En plus de son extrême dangerosité en cas d'accident, et bien que l'Union européenne lui ait officiellement octroyé un label «vert», l'un des principaux inconvénients de l'énergie nucléaire est la production de déchets radioactifs, qui peuvent rester toxiques pendant des centaines de milliers d'années.
Outre les progrès à pas de géant du côté de la fusion nucléaire, il existe une piste ancienne mais sérieuse, à laquelle Arte a consacré un excellent documentaire, pour parer à ce problème: l'utilisation du thorium, un métal légèrement radioactif présent en grande quantité sur Terre.
Les déchets produits par sa fusion sont d'une part moins nombreux, et d'autre part ne restent dangereux que pendant quelques centaines d'années. Cela reste non négligeable, mais représente un progrès certain.
Transmutex, une start-up suisse, compte créer un réacteur effectuant une fission de thorium à l'aide de neutrons provenant d'un accélérateur de particules.
L'utilisation d'un accélérateur permettrait de ne pas dépendre d'une réaction en chaîne, donc de pouvoir couper le flux de neutrons et d'arrêter le réacteur bien plus vite que les dispositifs actuels.

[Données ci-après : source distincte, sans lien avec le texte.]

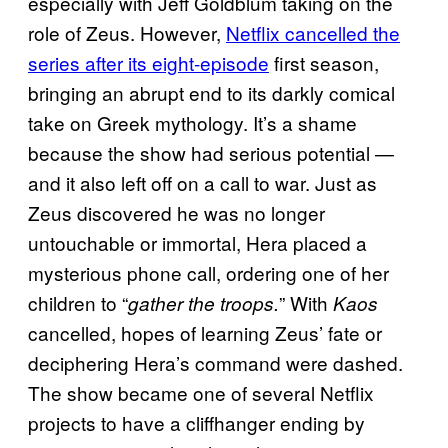
especially with Jeff Goldblum taking on the
role of Zeus. However,
Netflix cancelled the
series after its eight-episode
first season,
bringing an abrupt end to its darkly comical
take on Greek mythology. It’s a shame
because the show had serious potential —
and it also left off on a call to war. Just as
Zeus discovered he was no longer
untouchable or immortal, Hera placed a
mysterious phone call, ordering one of her
children to “
” With
gather the troops.
Kaos
cancelled, hopes of learning Zeus’ fate or
deciphering Hera’s command were dashed.
The show became one of several Netflix
projects to have a cliffhanger ending by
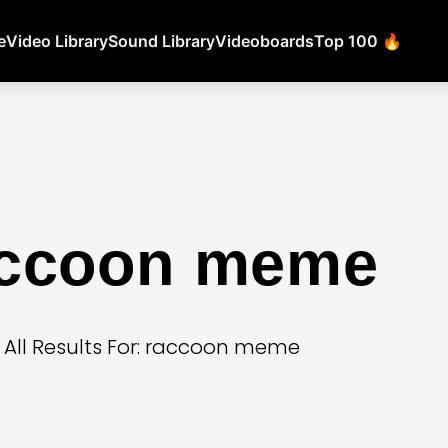
e
Video Library
Sound Library
Videoboards
Top 100 🔥
accoon meme
All Results For: raccoon meme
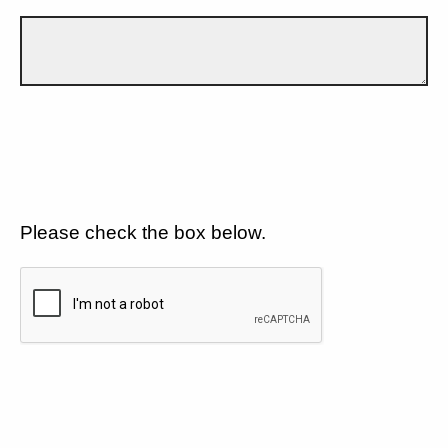
Please check the box below.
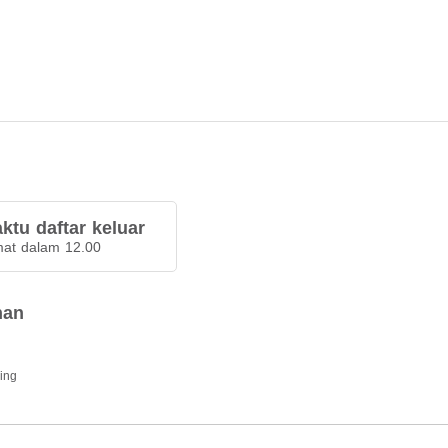
ktu daftar keluar
at dalam 12.00
han
ding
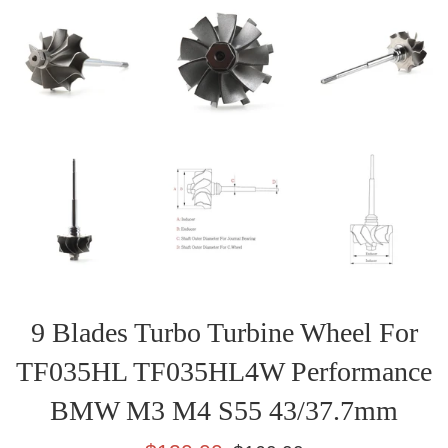
9 Blades Turbo Turbine Wheel For
TF035HL TF035HL4W Performance
BMW M3 M4 S55 43/37.7mm
Sale
Regular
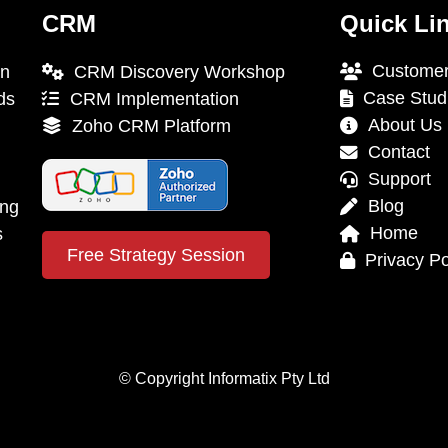
CRM
Quick Li
Customer
on
CRM Discovery Workshop
Case Stud
ds
CRM Implementation
About Us
Zoho CRM Platform
Contact
Support
Blog
ing
Home
s
Free Strategy Session
Privacy Po
© Copyright Informatix Pty Ltd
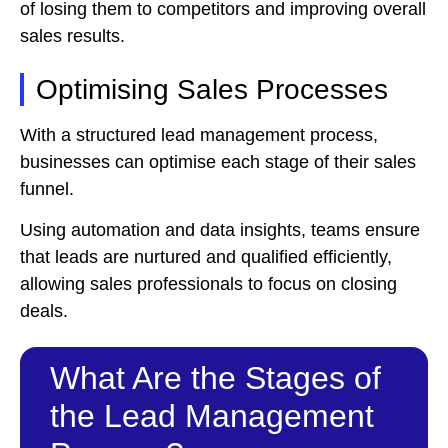
of losing them to competitors and improving overall
sales results.
Optimising Sales Processes
With a structured lead management process,
businesses can optimise each stage of their sales
funnel.
Using automation and data insights, teams ensure
that leads are nurtured and qualified efficiently,
allowing sales professionals to focus on closing
deals.
What Are the Stages of
the Lead Management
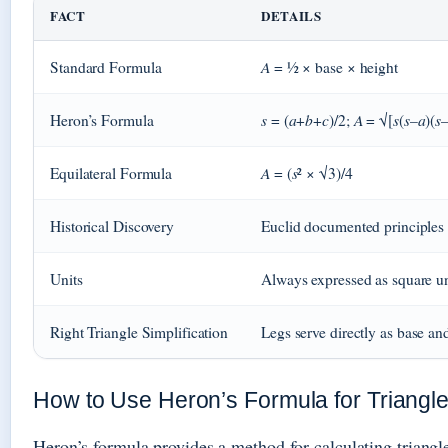
FACT
DETAILS
A
Standard Formula
= ½ × base × height
s
a
b
c
A
s
s
a
s
Heron’s Formula
= (
+
+
)/2;
= √[
(
–
)(
A
s
Equilateral Formula
= (
² × √3)/4
Historical Discovery
Euclid documented principle
Units
Always expressed as square un
Right Triangle Simplification
Legs serve directly as base an
How to Use Heron’s Formula for Triangl
Heron’s formula provides a method for calculating triangle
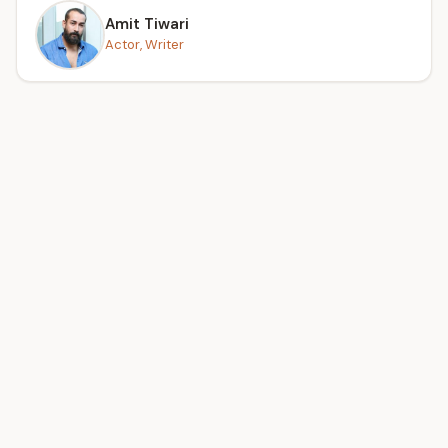
Amit Tiwari
Actor, Writer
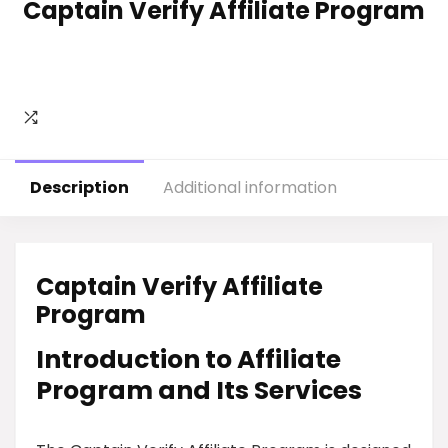
Captain Verify Affiliate Program
Description
Additional information
Captain Verify Affiliate
Program
Introduction to Affiliate
Program and Its Services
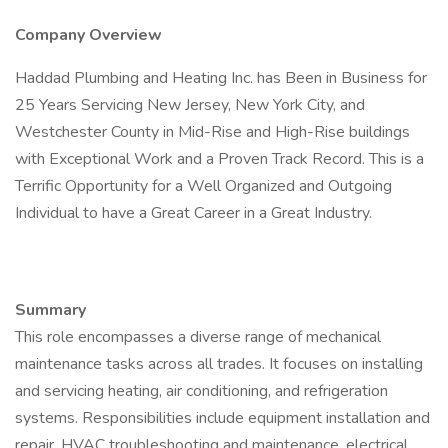
Company Overview
Haddad Plumbing and Heating Inc. has Been in Business for
25 Years Servicing New Jersey, New York City, and
Westchester County in Mid-Rise and High-Rise buildings
with Exceptional Work and a Proven Track Record. This is a
Terrific Opportunity for a Well Organized and Outgoing
Individual to have a Great Career in a Great Industry.
Summary
This role encompasses a diverse range of mechanical
maintenance tasks across all trades. It focuses on installing
and servicing heating, air conditioning, and refrigeration
systems. Responsibilities include equipment installation and
repair, HVAC troubleshooting and maintenance, electrical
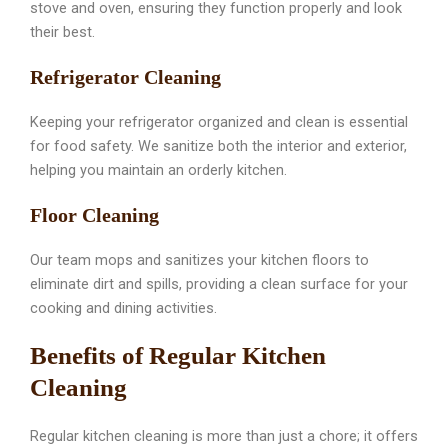
stove and oven, ensuring they function properly and look
their best.
Refrigerator Cleaning
Keeping your refrigerator organized and clean is essential
for food safety. We sanitize both the interior and exterior,
helping you maintain an orderly kitchen.
Floor Cleaning
Our team mops and sanitizes your kitchen floors to
eliminate dirt and spills, providing a clean surface for your
cooking and dining activities.
Benefits of Regular Kitchen
Cleaning
Regular kitchen cleaning is more than just a chore; it offers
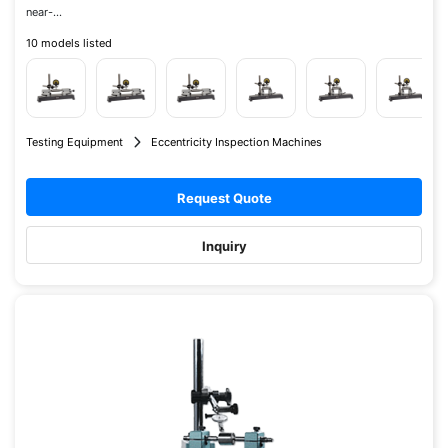
near-...
10 models listed
Testing Equipment
Eccentricity Inspection Machines
Request Quote
Inquiry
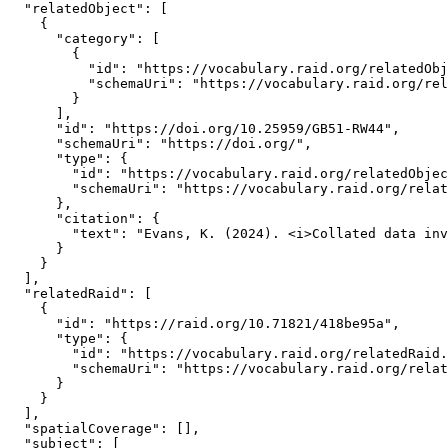
  "relatedObject": [

    {

      "category": [

        {

          "id": "https://vocabulary.raid.org/relatedObj
          "schemaUri": "https://vocabulary.raid.org/rel
        }

      ],

      "id": "https://doi.org/10.25959/GB51-RW44",

      "schemaUri": "https://doi.org/",

      "type": {

        "id": "https://vocabulary.raid.org/relatedObjec
        "schemaUri": "https://vocabulary.raid.org/relat
      },

      "citation": {

        "text": "Evans, K. (2024). <i>Collated data inv
      }

    }

  ],

  "relatedRaid": [

    {

      "id": "https://raid.org/10.71821/418be95a",

      "type": {

        "id": "https://vocabulary.raid.org/relatedRaid.
        "schemaUri": "https://vocabulary.raid.org/relat
      }

    }

  ],

  "spatialCoverage": [],

  "subject": [
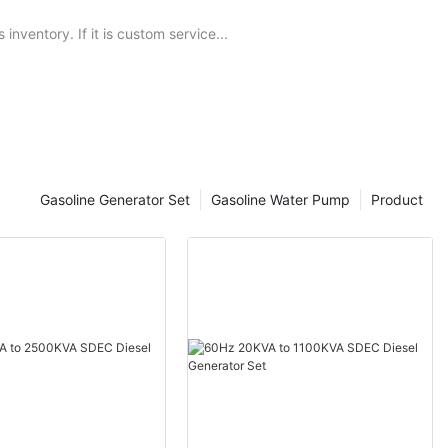
nventory. If it is custom service...
Gasoline Generator Set
Gasoline Water Pump
Product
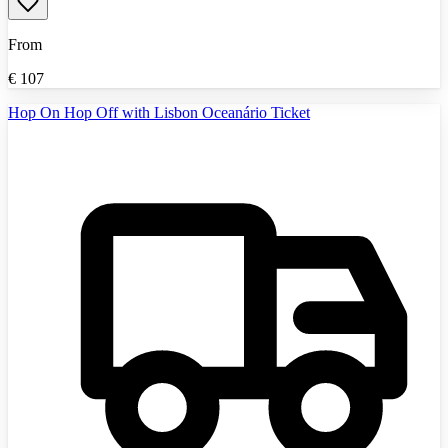
From
€
107
Hop On Hop Off with Lisbon Oceanário Ticket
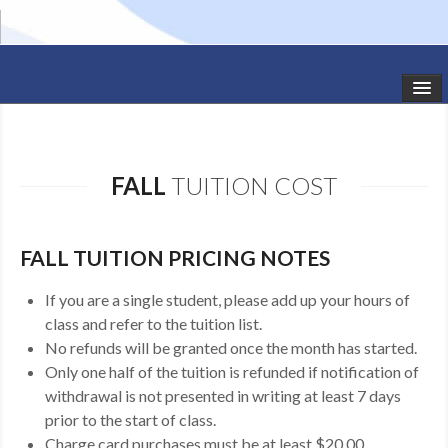
HOME
STUDIO NEWS
FALL
TUITION COST
SCHEDULE
TODDLER CLASSES
FALL TUITION PRICING NOTES
SUMMER CAMPS
If you are a single student, please add up your hours of
class and refer to the tuition list.
SHOWS
No refunds will be granted once the month has started.
Only one half of the tuition is refunded if notification of
GALLERY
withdrawal is not presented in writing at least 7 days
prior to the start of class.
DANCEWEAR
Charge card purchases must be at least $20.00.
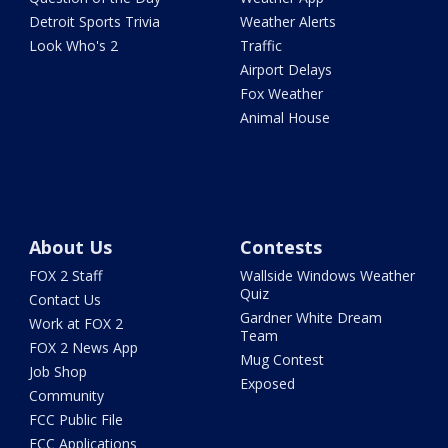
Detroit Sports Trivia
Weather Alerts
Look Who's 2
Traffic
Airport Delays
Fox Weather
Animal House
About Us
Contests
FOX 2 Staff
Wallside Windows Weather
Quiz
Contact Us
Gardner White Dream
Work at FOX 2
Team
FOX 2 News App
Mug Contest
Job Shop
Exposed
Community
FCC Public File
FCC Applications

L'écologie au cœur des politiques énergétiques
L'idée n'est pas nouvelle, explique Swissinfo. En 1990, Carlo Rubbia, le directeur de l'Organisation européenne pour la recherche nucléaire (CERN) avait tenté de créer un réacteur d'un nouveau genre, en couplant aussi un réacteur au thorium à un accélérateur de particules. Seulement, le manque d'intérêt de l'industrie nucléaire, qui à l'époque se souciait peu de ses déchets, avait mis un terme à l'aventure.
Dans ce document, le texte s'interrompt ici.